Characteristics of correlation kernels measured under various conditions of stroboscopic rearing. The mean DSI and OSI measured during normal rearing are compared to those obtained in the presence of stroboscopic flashes and (1) small-amplitude nystagmus (nystagmus); (2) normal fixational eye movements (normal FEM); (3) visual input with |f|⁻⁶ spectral density and nystagmus (|f|⁻⁶ images). Data represent means ± s.e. over the set of 5 simulated units.

Figure 10

Robustness of the results of stroboscopic rearing. (a) Impact of the degree of space-time inseparability of modeled cortical units (the parameter λ in Eq. 2). The mean DSI of correlation kernels is plotted as a function of the mean DSI of simulated receptive fields. Error bars represent s.e. (b) Impact of the characteristics of nystagmus. Data points represent the mean DSI measured with nystagmus with different amplitudes and frequencies.

Figure 11

Comparison between the correlation kernels measured in simulations of the full model (solid line) and those given by the mathematical analysis of a linearized version of the model described in Appendix A (dashed line). Panels shows levels of correlation between Cell 1 in Fig. 2 and line arrays of non-lagged (left) and lagged LGN units (right) during normal (top row) and stroboscopic rearing (bottom row).
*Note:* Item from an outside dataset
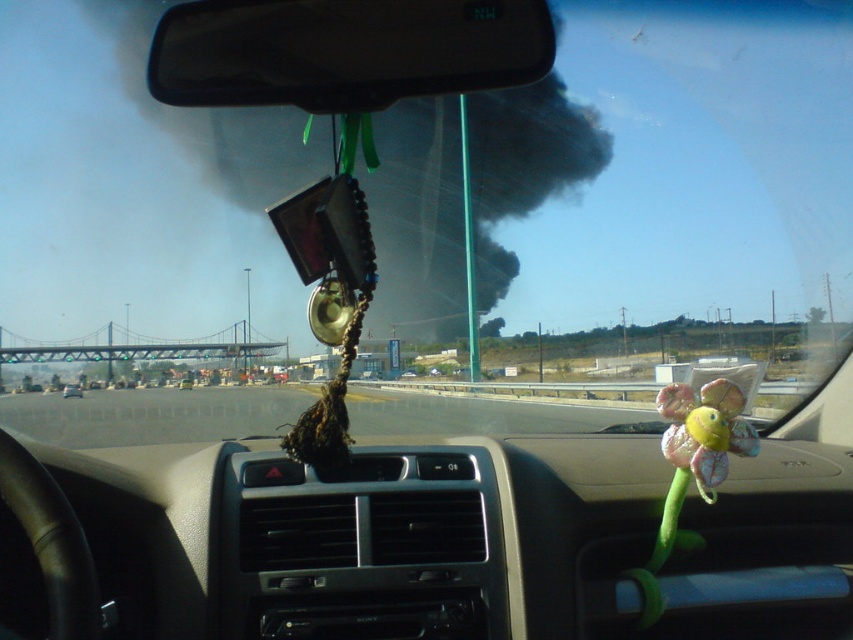 You are driving a car and want to know if your metallic silver car at center will fit on the smooth asphalt highway at center. Can you determine this based on their sizes?

The smooth asphalt highway at center has a larger size compared to metallic silver car at center, so yes, the metallic silver car at center will fit on the smooth asphalt highway at center since the highway is larger in size.

You are driving a car and notice two objects in your line of sight through the windshield. Which object is closer to you between the multicolored fabric flower at center and the metallic silver car at center?

The multicolored fabric flower at center is closer to you because it is in front of the metallic silver car at center. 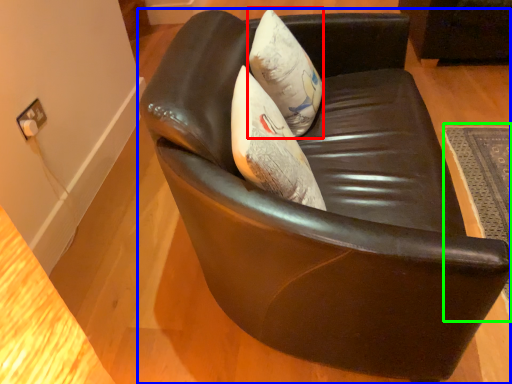 Question: Estimate the real-world distances between objects in this image. Which object is closer to throw pillow (highlighted by a red box), chair (highlighted by a blue box) or mat (highlighted by a green box)?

The x-axis represents space relative to the center of the cortical receptive field. The similarity between analytical predictions and simulation results shown here for Cell 1 was also found for all the other V1 neurons in the model.

Figure 12

Results from simulations of synaptic plasticity. The two rows show results obtained when natural images were examined in the presence (Normal Fixation, top row) and in the absence of fixational eye movements (Static Fixation bottom row), respectively. (a,c) Temporal evolution of mean DSI and OSI ± s.e. measured across the five modeled cortical units. The two horizontal lines represent the mean DSI (solid line) and OSI (dashed line) at the time of eye opening. ((b,d)) Structure of the receptive field of Cell 1 in Fig. 2. The two panels in each figure show cross-sections of the two spatial components $S_{\eta }^0\text{ and }\lambda S_{\eta }^{90}$ in Eq. 2. Solid and dashed curves denote profiles measured at the beginning and at the end of the period of synaptic plasticity (see Appendix B for details).